Reference application #1: fruit classifier[edit | edit source]
This application implements a classifier like the one described here. There is one notable difference, however, with respect to the linked article. In this case, the model was created from scratch.
Model creation[edit | edit source]
The model was created and trained using Keras, a high-level API of TensorFlow.
The following block shows its architecture:
Model: "sequential" _________________________________________________________________ Layer (type) Output Shape Param # ================================================================= conv2d (Conv2D) (None, 222, 222, 32) 896 _________________________________________________________________ activation (Activation) (None, 222, 222, 32) 0 _________________________________________________________________ max_pooling2d (MaxPooling2D) (None, 111, 111, 32) 0 _________________________________________________________________ conv2d_1 (Conv2D) (None, 109, 109, 32) 9248 _________________________________________________________________ activation_1 (Activation) (None, 109, 109, 32) 0 _________________________________________________________________ max_pooling2d_1 (MaxPooling2 (None, 54, 54, 32) 0 _________________________________________________________________ conv2d_2 (Conv2D) (None, 52, 52, 64) 18496 _________________________________________________________________ activation_2 (Activation) (None, 52, 52, 64) 0 _________________________________________________________________ max_pooling2d_2 (MaxPooling2 (None, 26, 26, 64) 0 _________________________________________________________________ conv2d_3 (Conv2D) (None, 24, 24, 128) 73856 _________________________________________________________________ activation_3 (Activation) (None, 24, 24, 128) 0 _________________________________________________________________ max_pooling2d_3 (MaxPooling2 (None, 12, 12, 128) 0 _________________________________________________________________ flatten (Flatten) (None, 18432) 0 _________________________________________________________________ dense (Dense) (None, 256) 4718848 _________________________________________________________________ activation_4 (Activation) (None, 256) 0 _________________________________________________________________ dropout (Dropout) (None, 256) 0 _________________________________________________________________ dense_1 (Dense) (None, 6) 1542 _________________________________________________________________ activation_5 (Activation) (None, 6) 0 ================================================================= Total params: 4,822,886 Trainable params: 4,822,886 Non-trainable params: 0
The training was done in the cloud using an AWS EC2 server set up ad hoc.
The dataset was created collecting 240 images of 6 different fruits. 75% of the images were used for the training (training dataset) and the rest was used for test/validation purposes (test dataset, validation dataset).
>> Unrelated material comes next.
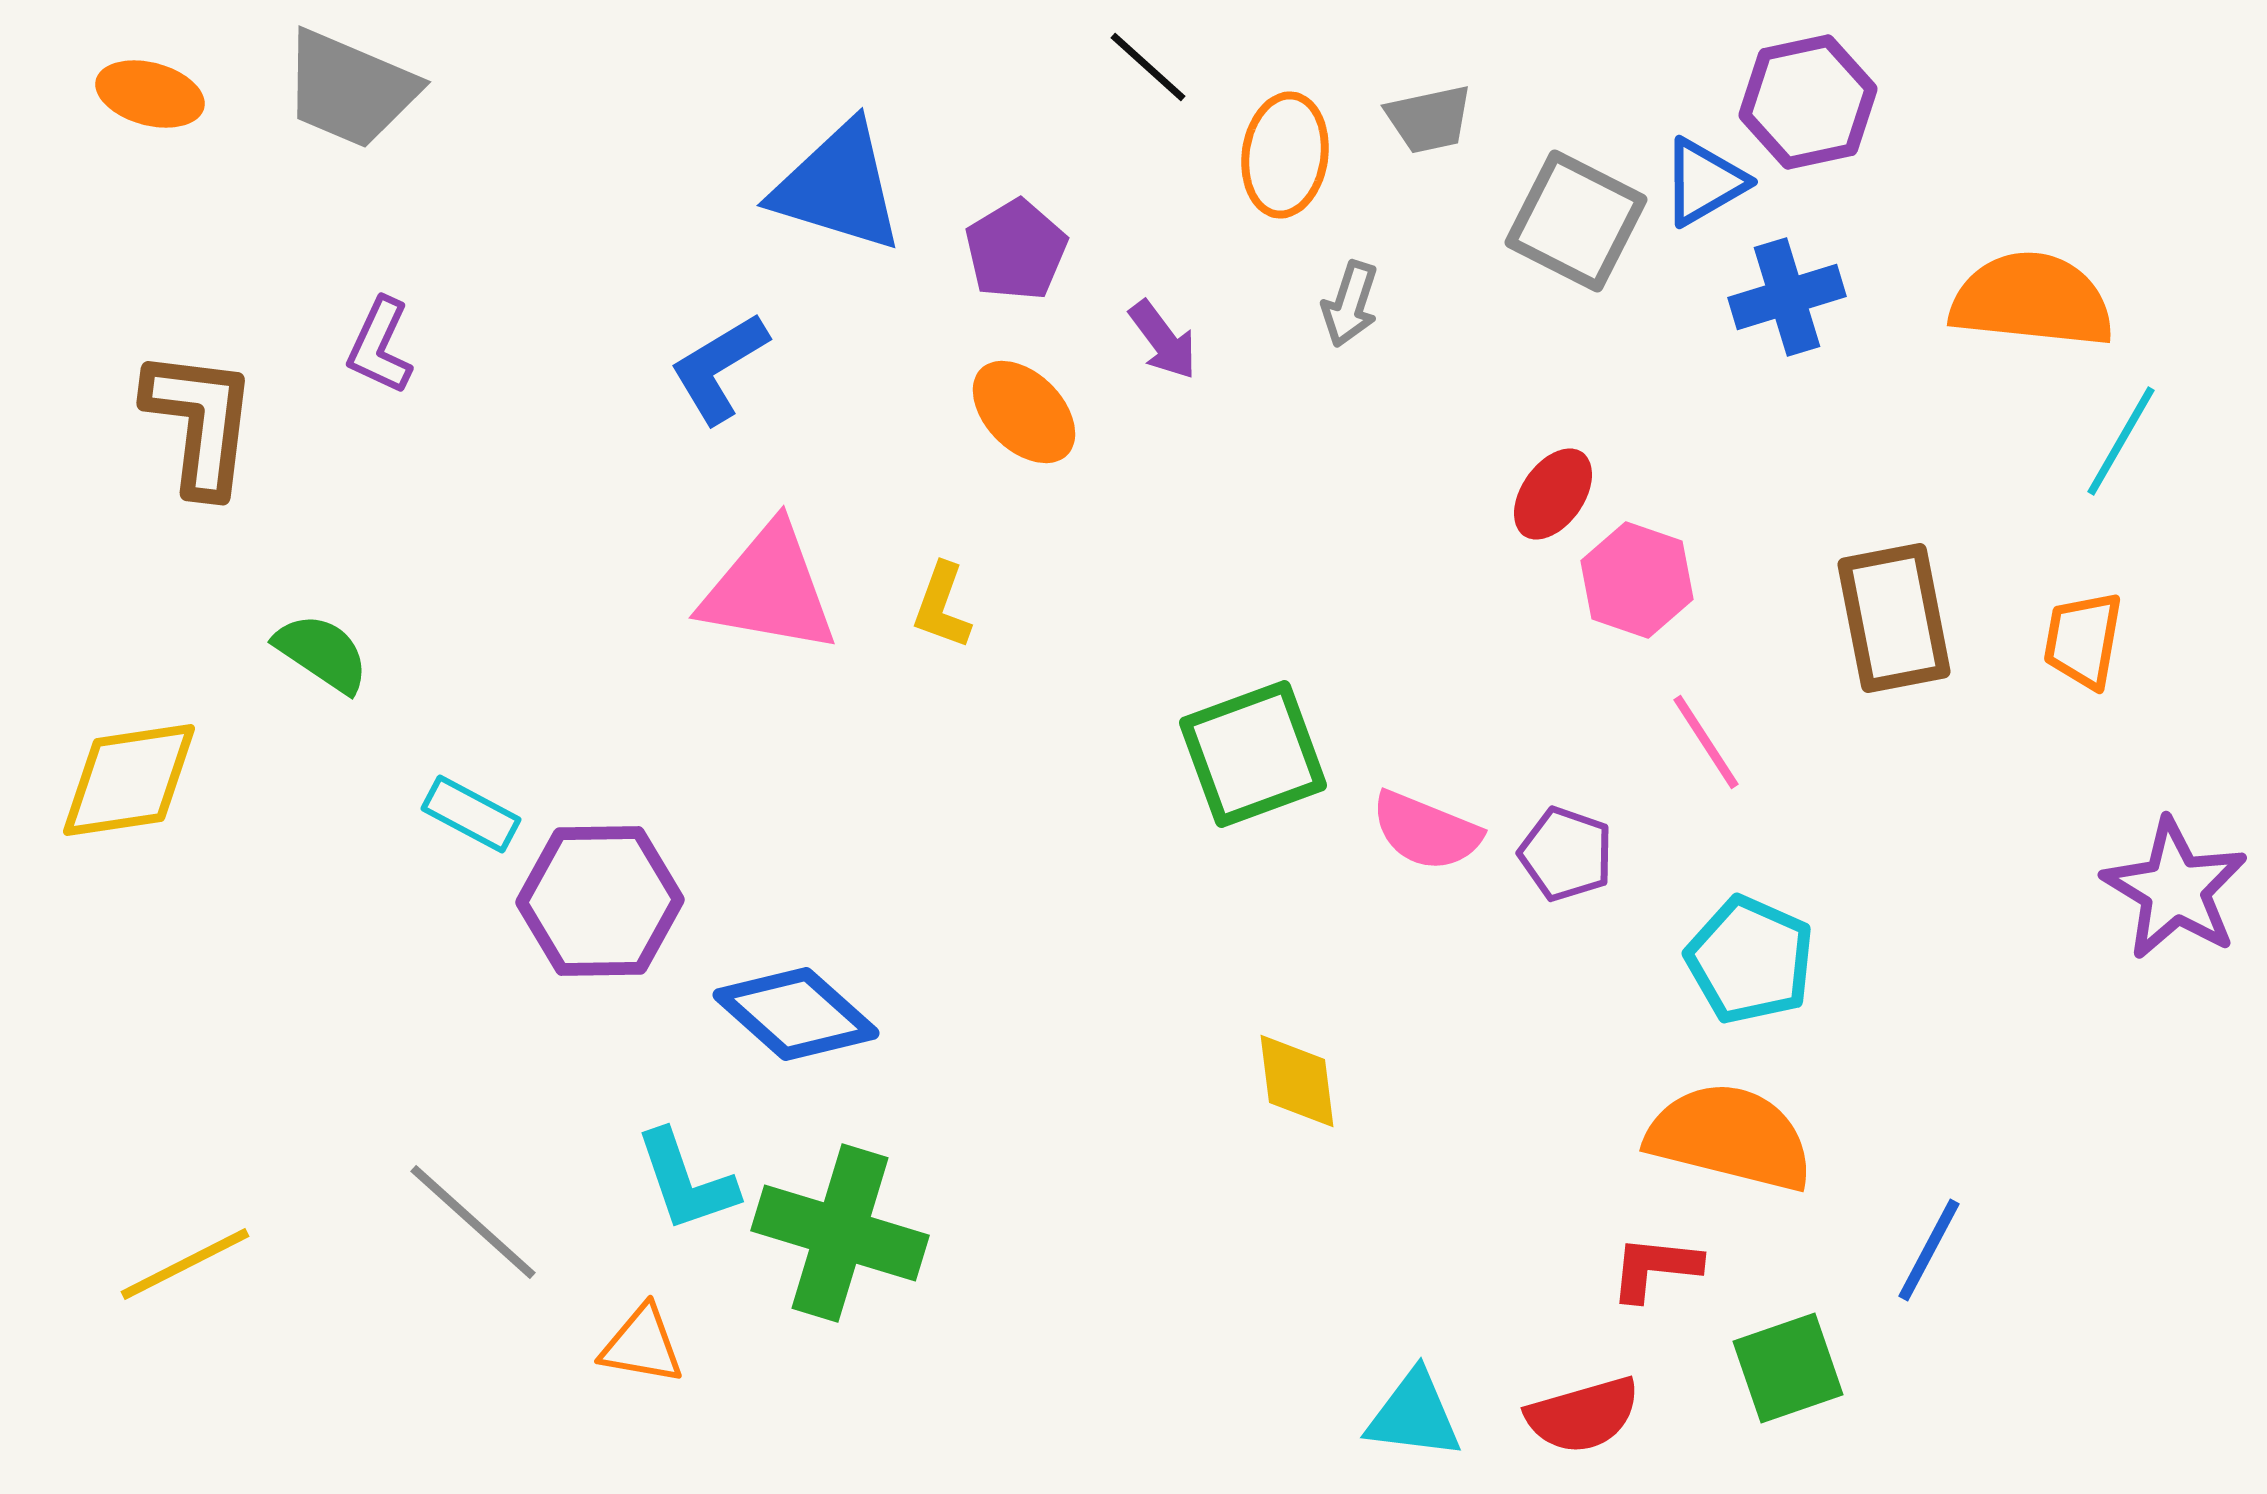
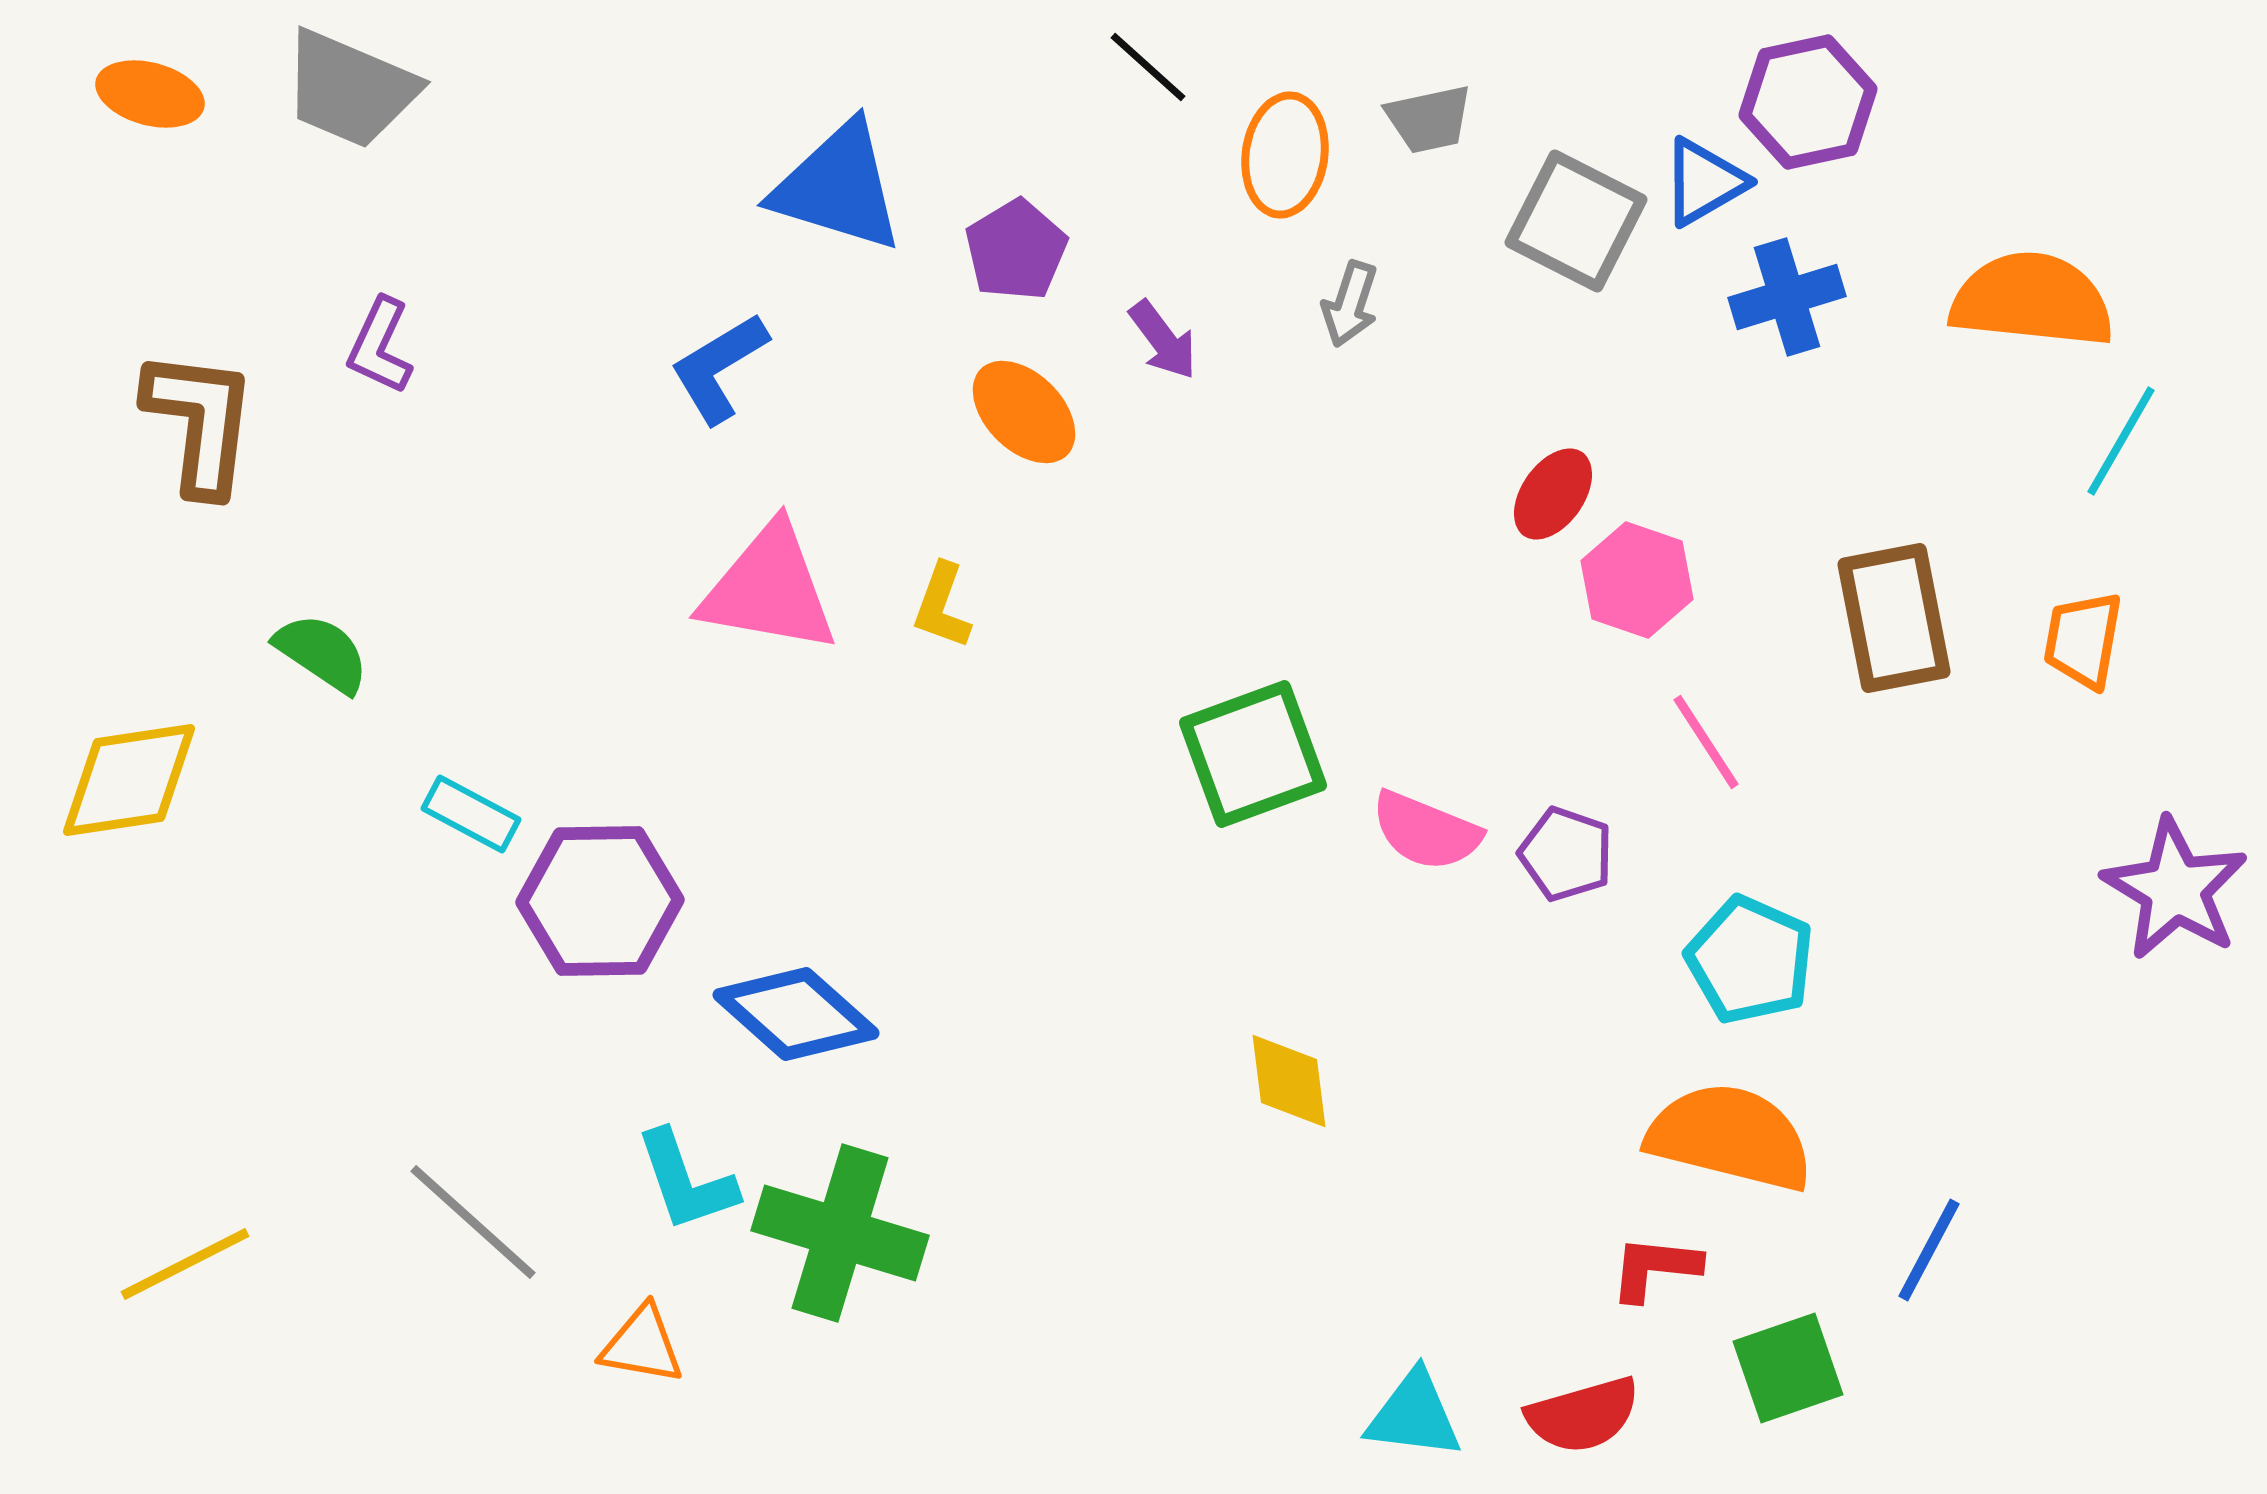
yellow diamond at (1297, 1081): moved 8 px left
Of course, training the model with a greater number of images would have led to better accuracy, but it wouldn't have changed the inference time. As the primary goal of the applications built upon this model is to benchmark different platforms, this is acceptable. Obviously, this would not be if this were a real-world application.
Several measures were taken to counter the high overfitting tendency due to the small number of images. For instance, new images were synthesized from the existing ones to simulate a larger dataset (data augmentation), as shown below:
The following plots show the training history:
Articles in this series[edit | edit source]
The other articles in this series are:
- Part 2: testing application #1 on Mito8M SoM (NXP i.MX8M)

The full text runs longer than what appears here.